RE: issue-25

Hi Ronan,

 

Is that your reason for not using the UGE? I did suggest another method (for
consent signalling) using cloning specific named cookies to embedded
third-parties, would that have been better for you?

 

Also, the frequency capping script could be inside a third-party frame,
could you use that?

 

Mike

 

 

 

From: Ronan Heffernan [mailto:ronansan@gmail.com] 
Sent: 18 July 2013 15:38
To: Mike O'Neill
Subject: Re: issue-25

 

LocalStorage (like the DNT UGE mechanism) is useless for most audience
measurement, since we are not allowed to use JS on most websites.  That
limitation also means that the cap-exceeded determination cannot be made
client-side.  The server has to make the determination.  This is going to
require a unique identifier.  

BTW, I *completely* understand the prohibition against such 3rd-party JS.
If I were running an "important" website (as opposed to the trivial ones
that I run in my spare time), I would not allow random strangers to inject
their JS into my site, with the potential of doing all kinds of negative
things to my user experience.

 

--ronan  

 

On Thu, Jul 18, 2013 at 10:29 AM, Mike O'Neill <michael.oneill@baycloud.com>
wrote:

Hi Ronan,

 

I was just addressing the unique visitor requirement mentioned by Kathy,
frequency capping will need other methods but still does not need to rely on
unique identifiers.

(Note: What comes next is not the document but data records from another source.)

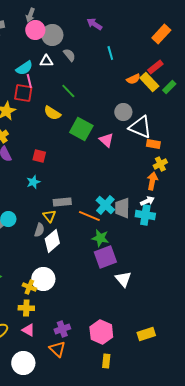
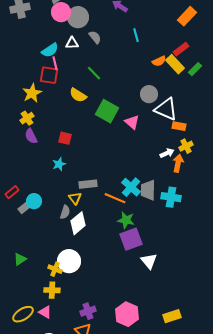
white arrow: (147, 201) -> (167, 153), moved
pink triangle: (28, 330) -> (45, 312), moved

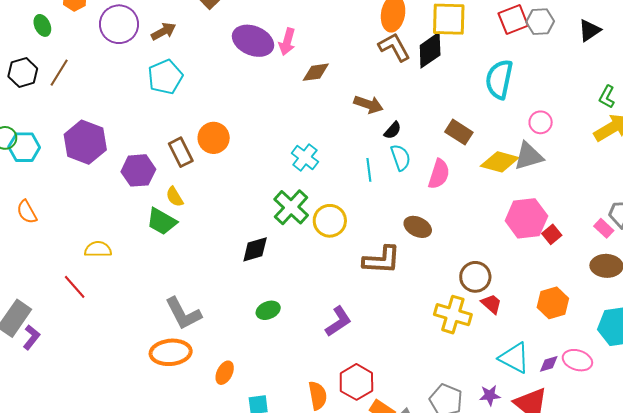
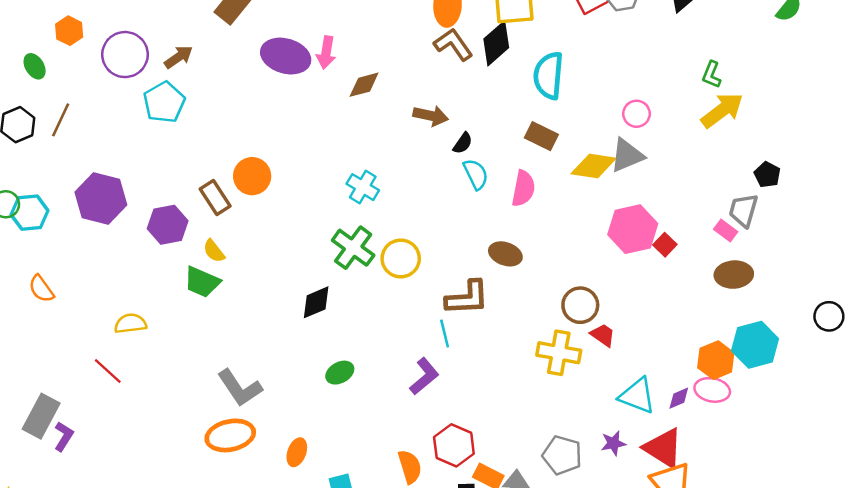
cyan pentagon: (165, 77) -> (164, 102), moved
cyan semicircle: (499, 79) -> (549, 76), moved
cyan line: (369, 170) -> (445, 334), moved
orange hexagon: (553, 303) -> (716, 360), moved

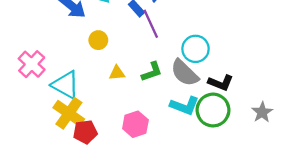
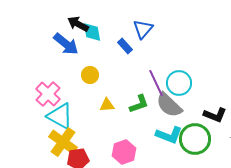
purple line: (151, 24) -> (156, 83), moved
pink cross: (32, 64) -> (48, 94), moved
black L-shape: (221, 83) -> (215, 115), moved

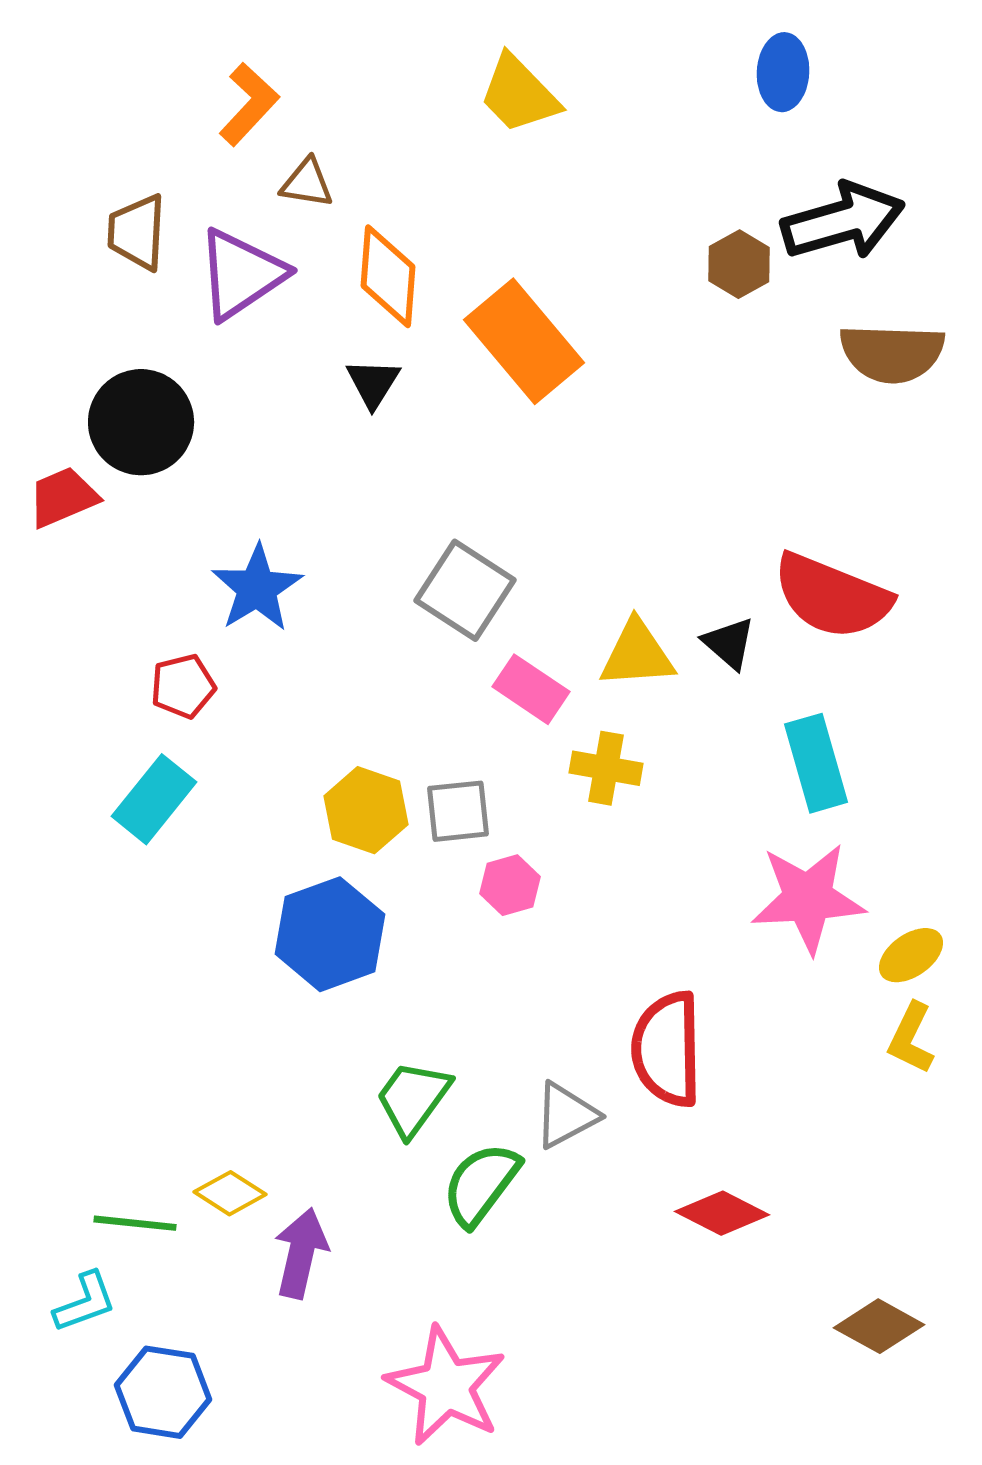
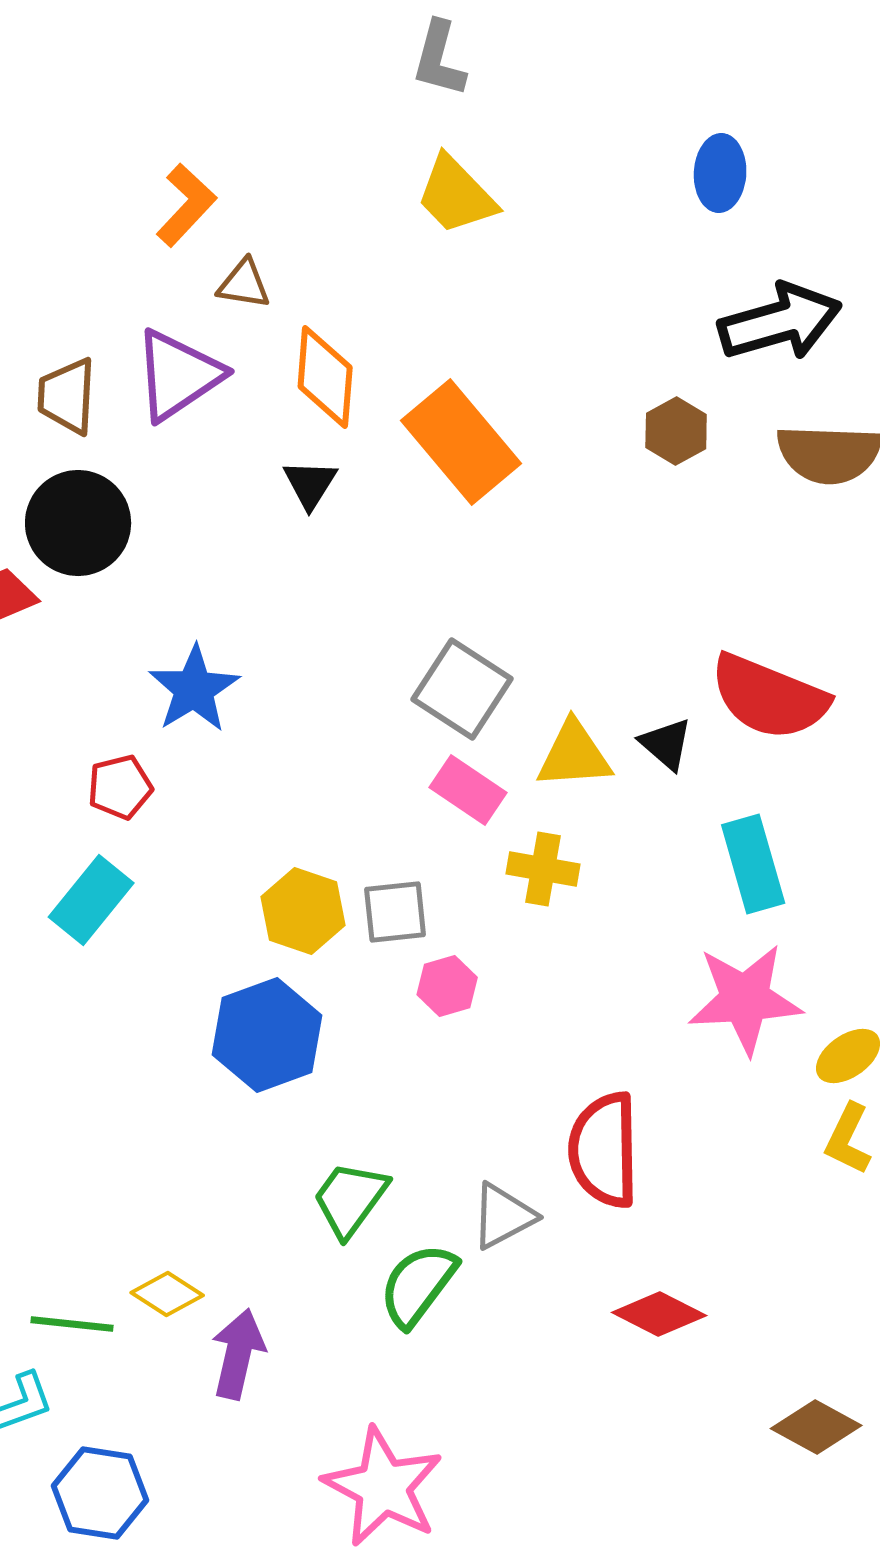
brown trapezoid: (137, 232) -> (67, 396), moved
brown hexagon: (739, 264) -> (676, 431), moved
gray square: (465, 590) -> (462, 689), moved

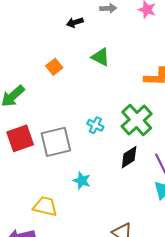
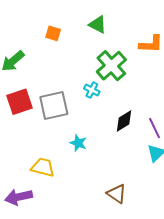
orange square: (54, 67) -> (53, 33), turned -35
green cross: (137, 120) -> (111, 66), moved

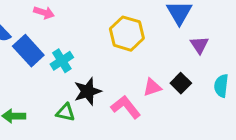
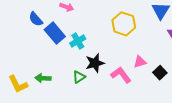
black square: (181, 83) -> (160, 73), moved
green triangle: (65, 112) -> (79, 77), turned -48

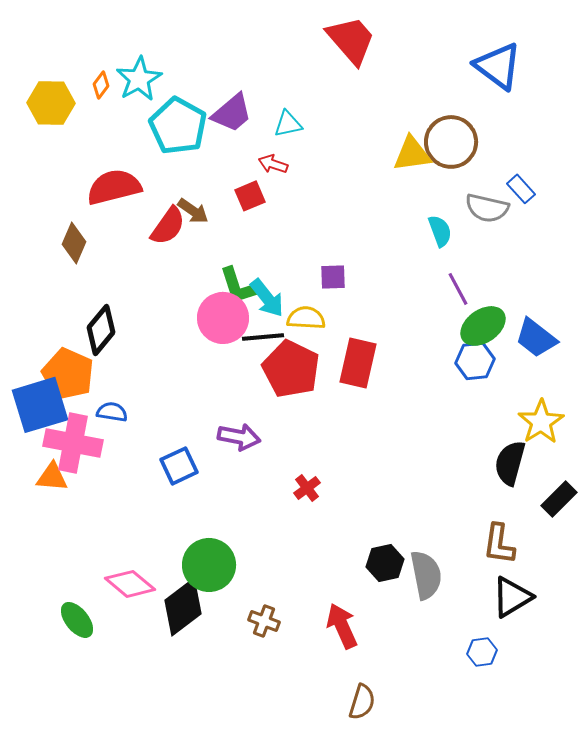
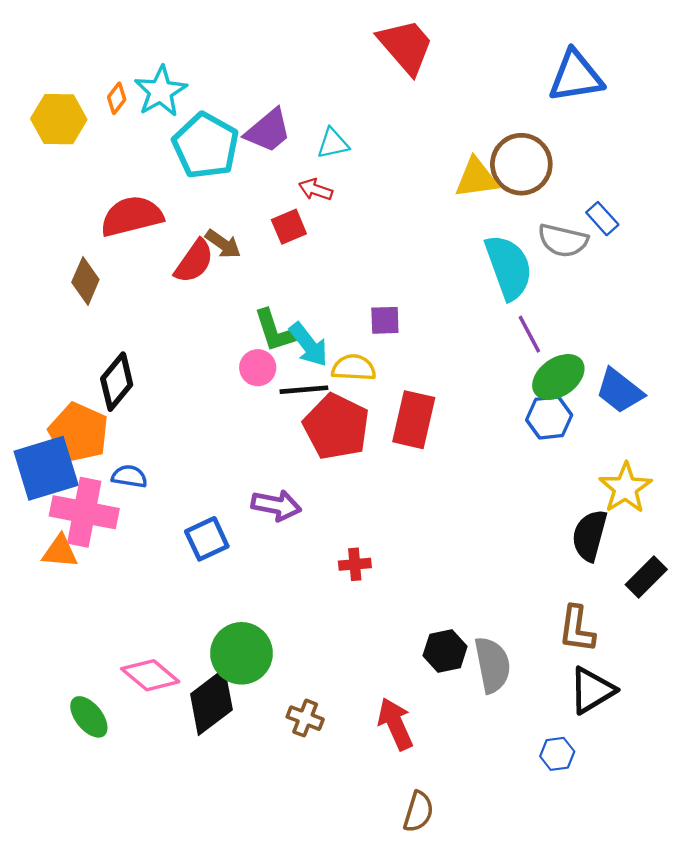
blue triangle: (498, 66) -> (576, 76), turned -46
cyan semicircle: (440, 231) -> (509, 267), size x1.8
pink circle: (223, 318) -> (258, 368), size x0.6
red cross: (307, 488) -> (355, 564), turned 32

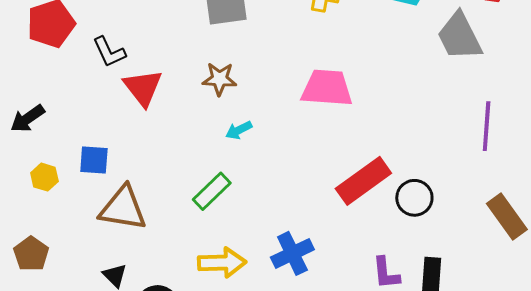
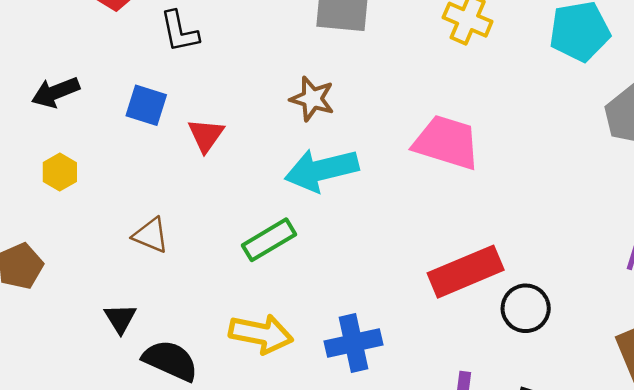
red triangle: (143, 88) -> (206, 135), moved, size x0.7
cyan arrow: (239, 130) -> (322, 170), size x2.0
blue square: (94, 160) -> (146, 105), moved
brown triangle: (123, 208) -> (151, 235), size x0.6

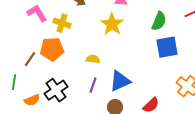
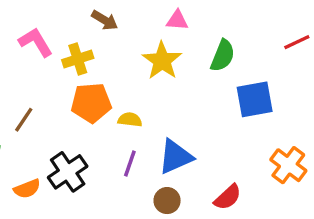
green semicircle: (159, 21) -> (223, 56), moved
yellow cross: (62, 23) -> (78, 59), turned -36
orange pentagon: (52, 49) -> (91, 103), moved

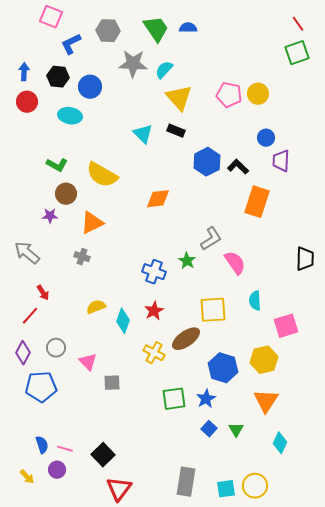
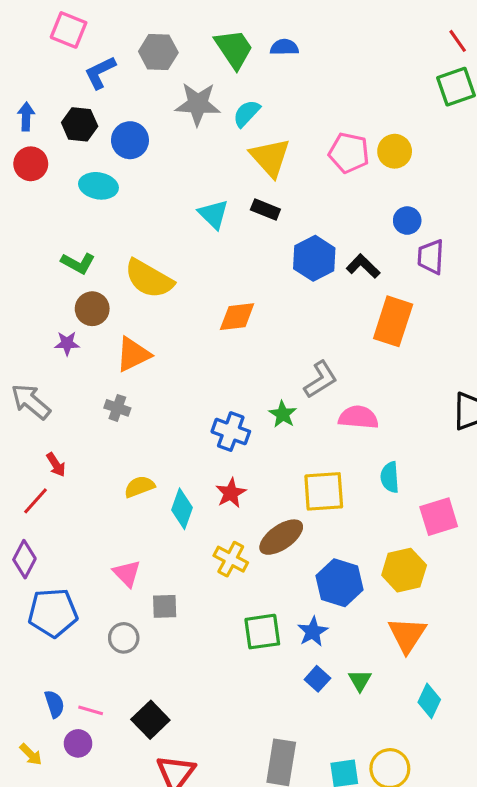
pink semicircle: (235, 263) -> (358, 417), turned -50
gray circle: (56, 348) -> (124, 638), moved

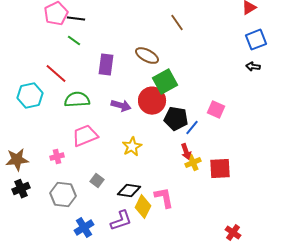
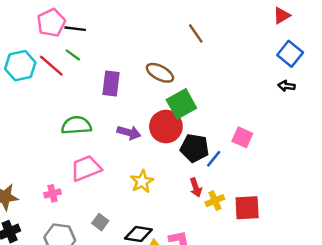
blue square: (256, 40) -> (290, 54), turned -30
red line: (56, 74) -> (51, 66), moved
cyan hexagon: (30, 96) -> (20, 66), moved
red arrow: (186, 152) -> (196, 187), moved

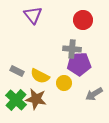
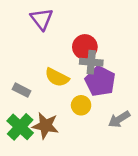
red circle: (83, 20) -> (85, 47), moved
purple pentagon: (79, 64) -> (100, 81), turned 30
yellow semicircle: (40, 76) -> (57, 77), moved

For example script could maintain a count in
localStorage then signal a count overrun using a session cookie.

 

Mike

 

From: Ronan Heffernan [mailto:ronansan@gmail.com] 
Sent: 18 July 2013 14:39
To: Mike O'Neill
Cc: Tracking Protection Working Group WG
Subject: Re: issue-25

 

Mike,

   That solution might work if "frequency capping" were always set to limit
each user to 1 exposure.  However, that is not the case.  Let's say that the
frequency capping requirement in a contract says that each device should be
showed the same piece of content no more than 7 times in a 9-month period.
Counting how many times that device was offered that content cannot really
be done with the cache mechanism that you suggest.

--ronan

 

On Thu, Jul 18, 2013 at 9:21 AM, Mike O'Neill <michael.oneill@baycloud.com>
wrote:

In the last call there was some discussion on irc about mechanisms to detect
unique visitors to a web page without using a persistent UID (in the context
of audience measurement but it could also be for third-party web analytics).

 

Maybe one way to do that is to filter out UAs that have not visited a page
for less than an arbitrary duration, say 1 week or 1 year. The mechanism
could be to use the existing Last-Modified/If-Modified-Since caching
handshake. The idea is to use this to tell the server the last time this
user agent visited a particular page. The server can then recognise unique
visitors as those that had not visited the page for some arbitrary period.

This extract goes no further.